New Zealand’s volatile construction industry is causing headaches for councils and government departments around the country with the recent failures of the likes of Arrow International and Ebert Construction, and Fletcher Building’s well publicised woes, making headlines.
And Auckland Council chief economist David Norman says recent reports of similar problems in the Wellington construction industry are merely a reflection of demand side pressures in the industry.
“It’s the same in Auckland,” Norman says. “People look at the construction sector and see that it has been booming and say ‘how could a company go bust?’. But in any form of vertical construction where you see these huge increases in demand it becomes hard for businesses to accurately price their contracts.”
Norman says in the construction industry contracts can sometimes be agreed on years in advance, but they may not take into account inflationary pressures in the industry.
“We’re also seeing a lot of cash flow issues as well, so it has been a big challenge.”
Capital’s construction problems
Last month the Wellington City Council had to sign off extra funding for the seismic strengthening and upgrade of the Wellington Town Hall in the face of rising costs.
A council report on the project claims New Zealand’s volatile construction industry is partly to blame. It says tight margins and rapidly rising costs have led to a number of well publicised construction industry failures in recent times. It states:
“The receivership of Mainzeal, Eberts, Orange H and withdrawal from the vertical market by Fletcher Construction has resulted in remaining main contractors and subcontractors not being prepared to accept risk that they cannot quantify.
“As a result of the volume of work across New Zealand, main contractors and subtrades are experiencing labour shortages. Sub-trades are selective and a lack of competitive pricing tension drives up cost.”
Norman says the Wellington City Council report’s findings are a good summary of the problems the industry is facing, even if it has traditionally been the Auckland and Canterbury regions that have had to deal with such issues.
More sector problems on the horizon
After the recent voluntary administration of Arrow International, economist Cameron Bagrie stated that more building and construction firms were destined to fail.
“You are going to see more failures within that sector, we haven’t seen the last of it. What you have at the moment is a nasty combination where the sector is basically maxed out capacity wise, access to credit is becoming an issue because the banks are looking at everything closer, and costs keep moving up,” Bagrie said.
Auckland Council director of infrastructure and environmental services Barry Potter says while the council still uses fixed priced contracts, there are other options. He refers to the contracting model being used to build the infrastructure for the America’s Cup in 2021.
Potter says the Auckland Council and its development arm Panuku have contracted Downer, McConnell Dowell, Beca and Tonkin and Taylor to do the work needed, from the initial design and architecture through to the construction.
“Under that arrangement we’re working collaboratively and the risks are shared by the whole group and all the players are working on a pain share, gain share basis. And there are incentives to meet the KPIs (Key Performance Indicators),” he says. “We went into it with this sort of arrangement because the timeframes are very tight to deliver it on time.”

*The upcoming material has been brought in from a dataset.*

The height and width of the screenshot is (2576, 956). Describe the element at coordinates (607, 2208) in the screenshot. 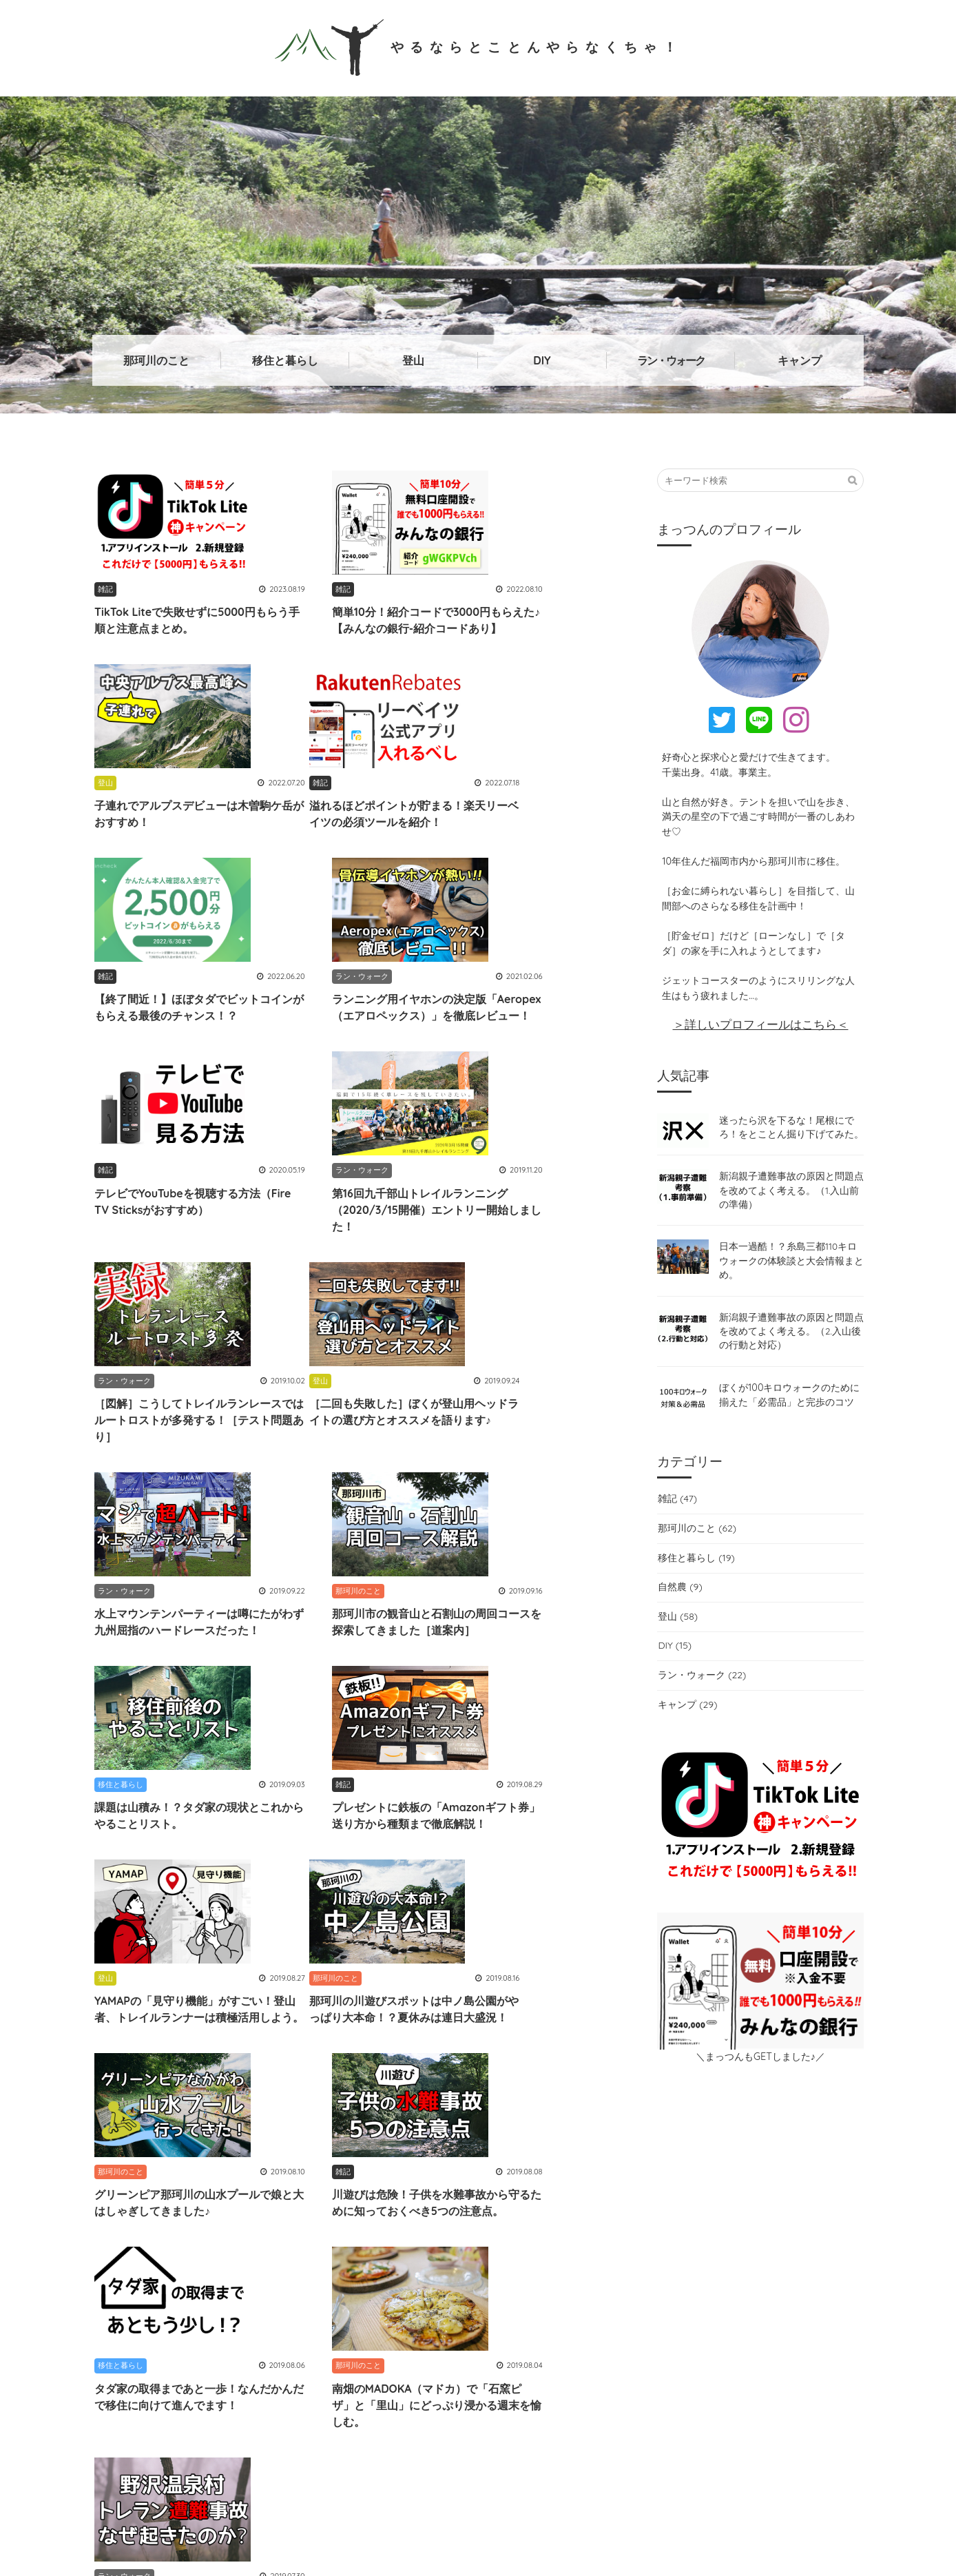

He says the Auckland Council and CRL Limited are looking at using a similar type of contracting model for the next stage of the City Rail Link (CRL) project.
But the project hasn’t been without controversy. Rumours in the last couple of months suggest the revised estimates for the project had increased by $500 million and that there were now concerns the cost overrun could top $1 billion. Auckland Council, CRL Limited and Transport Minister Phil Twyford have all refused to confirm or deny the reports.
While in November it was announced that RCR Infrastructure (NZ), which was in a joint venture with WSP Opus, was still completing the $7.5 million contract to design the railway when it went into voluntary administration. The company is the New Zealand subsidiary of Australian company RCR Tomlinson which went into liquidation in 2018.
Need for overseas input
But Potter says major public infrastructure projects often require overseas expertise.
He says when the council needs to carry out civil construction work there is a number of local companies that are capable of doing the work.
“But when you get very large projects you are playing on an international market and you want international players to be part of your team. So you have to make sure your project is attractive to them.”
He says they often bring expertise and experience needed.
“What you might think is a big project in New Zealand terms, in an Australasian context isn’t. But it’s important that these big projects are attractive to big players.”
But whether it’s fixed price contracting, or different types of agreements, things are changing in the construction world and if Bagrie’s comments are anything to go by Arrow International certainly won’t be the last big player in the market to go bust.
Last month Arrow International announced it had gone into voluntary administration after a court decision over a leaky building left it insolvent.
The company was involved in a number of major construction projects in Auckland, including a $28 million, 18-level apartment project in Airedale Street which was due to be completed next month. It was also working on a $40 million, 21-level student accommodation block on a site in Beach Road bordering Anzac Avenue. The project was due to be completed in mid-2019. In a statement released last month to announce the company was going into voluntary administration Arrow International referred to the turmoil in the industry.
“In recent times the construction industry has become challenging and there is a disproportionate level of risk carried by contractors. We have managed through tough trading conditions which have stressed the entire sector but this unexpected result has affected solvency to the point that we could not sustain trading as we have been.”